The Zippo lit a radius of four yards and Siri knew it had to be getting hot in Bao’s hand. But she appeared to have a set destination so he followed the halo to the far side of the house. They arrived at an altar. Bao’s father had gone to a lot of trouble to make it the most elaborate Siri had ever seen. It consisted of three wooden tiers. On the bottom shelf was a silver bowl containing water. Several unspun cotton threads looped from it up to the crossbeam of the house. There were handmade flowers attached to the frame and several horns of various sizes. A string of pig jaws hung from the overhead. There were three porcelain bowls of uneaten offerings on the second shelf and a solitary incense stick burning slowly.
“Someone’s been here,” Siri said.
“Long! He comes every morning to worship… that.”

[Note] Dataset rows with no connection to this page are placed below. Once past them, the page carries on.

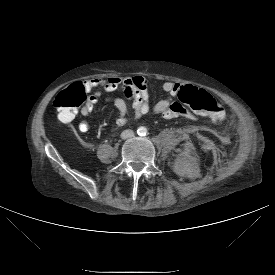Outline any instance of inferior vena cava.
<instances>
[{
	"instance_id": "602c4592",
	"label": "inferior vena cava",
	"mask_w": 275,
	"mask_h": 275,
	"mask_svg": "<svg viewBox=\"0 0 275 275\" xmlns=\"http://www.w3.org/2000/svg\"><path fill=\"white\" fill-rule=\"evenodd\" d=\"M133 136H134V132H133V130H130V129L124 130L121 133V138L122 139L132 138Z\"/></svg>"
}]
</instances>
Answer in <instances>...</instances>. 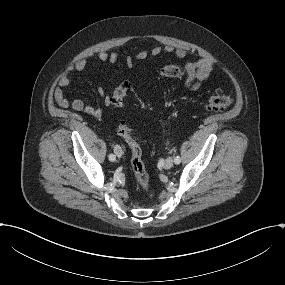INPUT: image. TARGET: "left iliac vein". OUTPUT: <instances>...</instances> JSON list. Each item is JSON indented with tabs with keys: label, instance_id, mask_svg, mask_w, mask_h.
Here are the masks:
<instances>
[{
	"label": "left iliac vein",
	"instance_id": "4c4485c4",
	"mask_svg": "<svg viewBox=\"0 0 285 285\" xmlns=\"http://www.w3.org/2000/svg\"><path fill=\"white\" fill-rule=\"evenodd\" d=\"M173 166V160L171 157H168L165 161L164 168L170 169Z\"/></svg>",
	"mask_w": 285,
	"mask_h": 285
}]
</instances>
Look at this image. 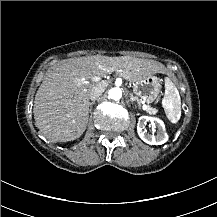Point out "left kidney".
Segmentation results:
<instances>
[{"label": "left kidney", "mask_w": 217, "mask_h": 217, "mask_svg": "<svg viewBox=\"0 0 217 217\" xmlns=\"http://www.w3.org/2000/svg\"><path fill=\"white\" fill-rule=\"evenodd\" d=\"M153 121H156L159 124V129L157 135L150 134L145 129V122L147 119L140 117L137 124V132L139 137L147 144L150 145H160L165 143L168 140V134L166 133L165 124L162 120L158 118H152Z\"/></svg>", "instance_id": "left-kidney-1"}]
</instances>
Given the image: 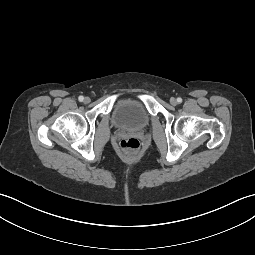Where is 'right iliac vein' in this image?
Returning a JSON list of instances; mask_svg holds the SVG:
<instances>
[{
  "label": "right iliac vein",
  "mask_w": 255,
  "mask_h": 255,
  "mask_svg": "<svg viewBox=\"0 0 255 255\" xmlns=\"http://www.w3.org/2000/svg\"><path fill=\"white\" fill-rule=\"evenodd\" d=\"M89 102H90V98L89 97L84 98V103L85 104H88Z\"/></svg>",
  "instance_id": "right-iliac-vein-1"
}]
</instances>
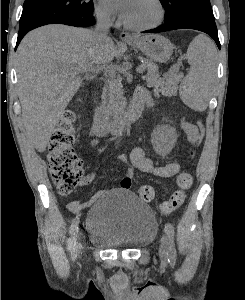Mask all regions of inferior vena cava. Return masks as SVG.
<instances>
[{"label": "inferior vena cava", "instance_id": "inferior-vena-cava-1", "mask_svg": "<svg viewBox=\"0 0 245 300\" xmlns=\"http://www.w3.org/2000/svg\"><path fill=\"white\" fill-rule=\"evenodd\" d=\"M112 25L110 16L106 13L97 14V25L94 31L95 38L99 44L104 43L109 39L107 32Z\"/></svg>", "mask_w": 245, "mask_h": 300}]
</instances>
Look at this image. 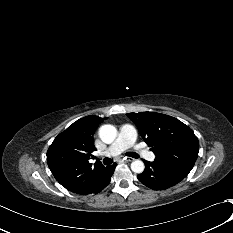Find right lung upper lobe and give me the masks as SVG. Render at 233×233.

On the top tier of the altar in the place of honor was a child’s toy. Hundreds of white strings led off from it like calcified veins. Spirit money was attached to it here and there and the wax of pig-fat candles clogged its frame. It was so totally incongruous it took Siri a while to identify it. Most Lao would never have seen such a thing but Siri had spent time overseas. The French called them йchasses а ressort and it was probably the last thing one would expect to see in a Hmong village in the remote hills of Xiang Khouang, give or take, perhaps, a lawn mower.
“You know what it is?” she asked. She took three more incense sticks from a box and started to light them in the flame of the Zippo.
“Actually I do,” he told her. “A pogo stick. How did it get here?”
“Shh, Yeh Ming. Not here.”
She lit a candle, placed the incense in a jam jar in front of the toy, and pressed her palms together in supplication. Siri wasn’t about to join her.